September 30, 2012

At the end of the big heat

At the end of the big heat we harvested a basket full of wild fennel flowerheads, and these have been drying in my room ever since, giving off a scent of sweet curry. What you do then is rub them between your fingers and thumb to detach the tiny flowers with their load of fragrant pollen from the stalks, and it's the resulting powder that we're after — a flavoursome spice that weight for weight is (allegedly) more expensive than gold. It smells of curry but tastes a bit like aniseed, a bit like fennel itself. Delicious sprinkled into an omelette or onto roasted tomatoes or a fried egg.

In other veg-patch news: We have now harvested all the winter squash (butternut, buttercup and a huge crop of self-seeded jack-be-littles) and the remains of most of the summer veg. A few tomatoes are hanging on so if we get any sunshine they may ripen, otherwise I guess we'll make green tomato jam again. That seems to be highly trendy at the moment as we saw it at several market stalls over the summer, though I didn't like it very much. Weird flavour. I spent this morning picking the last of the green beans and then pulling up the rows and rows of green and borlotti beans in ever more frantic haste as the Rotovator Man got closer and closer. The veg patch is now nicely dug over so it's time to plant up for winter. In fact a bit late, as usual.

I noticed out on my ride afterwards a lot of mushrooms in the woods which I'm pretty sure are edible, but didn't pick any because, well, I was on a horse... Plus, "pretty sure" isn't quite "dead cert". A few years ago I went on a mushroom course, which is technically a requirement now if you want to gather wild mushrooms — you have to attend a course in mushroom recognition and then apply for a patentino (licence). It's not a bad idea in that its aim is to avoid fatalities; but naturally I remember virtually nothing of what I learnt,  mainly  that most of the real nasties look practically identical to innocuous or edible ones, which is enough to put you off mushroom hunting for ever.


September 8, 2012

I solved the mystery

I solved the mystery of where the rogue hen was holing up overnight by wriggling on my stomach underneath Mario's trailer in the haybarn and squinting between the big round bales. We'd found several eggs in the vicinity so I figured she must be in there somewhere. Sure enough, I could just make out a chicken-shape at the end of a narrow dark tunnel between two bales, too far away for me to reach. But not exactly fox-proof. Plus — all those eggs? Waste of time being broody, chicken, with no cockerel around.

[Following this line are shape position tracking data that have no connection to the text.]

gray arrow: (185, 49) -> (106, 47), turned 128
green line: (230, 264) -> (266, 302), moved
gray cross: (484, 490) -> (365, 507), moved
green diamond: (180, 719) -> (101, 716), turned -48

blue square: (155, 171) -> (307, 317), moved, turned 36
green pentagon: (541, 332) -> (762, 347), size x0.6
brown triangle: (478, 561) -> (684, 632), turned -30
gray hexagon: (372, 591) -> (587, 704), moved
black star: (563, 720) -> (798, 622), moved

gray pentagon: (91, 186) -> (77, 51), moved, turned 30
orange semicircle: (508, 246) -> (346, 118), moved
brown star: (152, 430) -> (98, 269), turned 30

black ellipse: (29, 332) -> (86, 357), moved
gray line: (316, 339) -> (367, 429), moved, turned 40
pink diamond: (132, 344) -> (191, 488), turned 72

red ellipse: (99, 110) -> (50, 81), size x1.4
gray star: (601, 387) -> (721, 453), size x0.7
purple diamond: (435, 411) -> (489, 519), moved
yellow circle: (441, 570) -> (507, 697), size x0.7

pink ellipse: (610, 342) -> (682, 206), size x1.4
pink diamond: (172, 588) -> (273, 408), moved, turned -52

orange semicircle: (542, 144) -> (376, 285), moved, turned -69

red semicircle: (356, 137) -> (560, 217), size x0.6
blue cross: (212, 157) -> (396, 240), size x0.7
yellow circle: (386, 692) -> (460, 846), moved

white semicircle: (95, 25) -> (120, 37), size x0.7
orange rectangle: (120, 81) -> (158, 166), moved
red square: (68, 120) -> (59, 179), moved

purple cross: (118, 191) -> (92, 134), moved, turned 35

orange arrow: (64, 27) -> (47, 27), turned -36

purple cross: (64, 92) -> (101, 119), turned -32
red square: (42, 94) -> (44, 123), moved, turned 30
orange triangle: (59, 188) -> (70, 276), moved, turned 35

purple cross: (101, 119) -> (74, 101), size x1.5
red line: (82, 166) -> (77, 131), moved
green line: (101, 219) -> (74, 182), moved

Well I just left her there, but later John chased her out with a broom handle, and later still Alessio managed to retrieve the eggs by pulling them out one by one using an ingenious tool he made by banging two nails into the end of a long stick. Completely ridiculous idea, we scoffed, but he got them all out and only broke two. And the chicken  had been sitting on a stash of 18 eggs!

Most of them were off, but we had an omelette for supper. The chicken seems untraumatized and doesn't show any signs of trying to re-make her nest. At least not in the bales. We're still getting only one or two eggs a day from three hens, so who knows whether one of them is making a hoard somewhere else?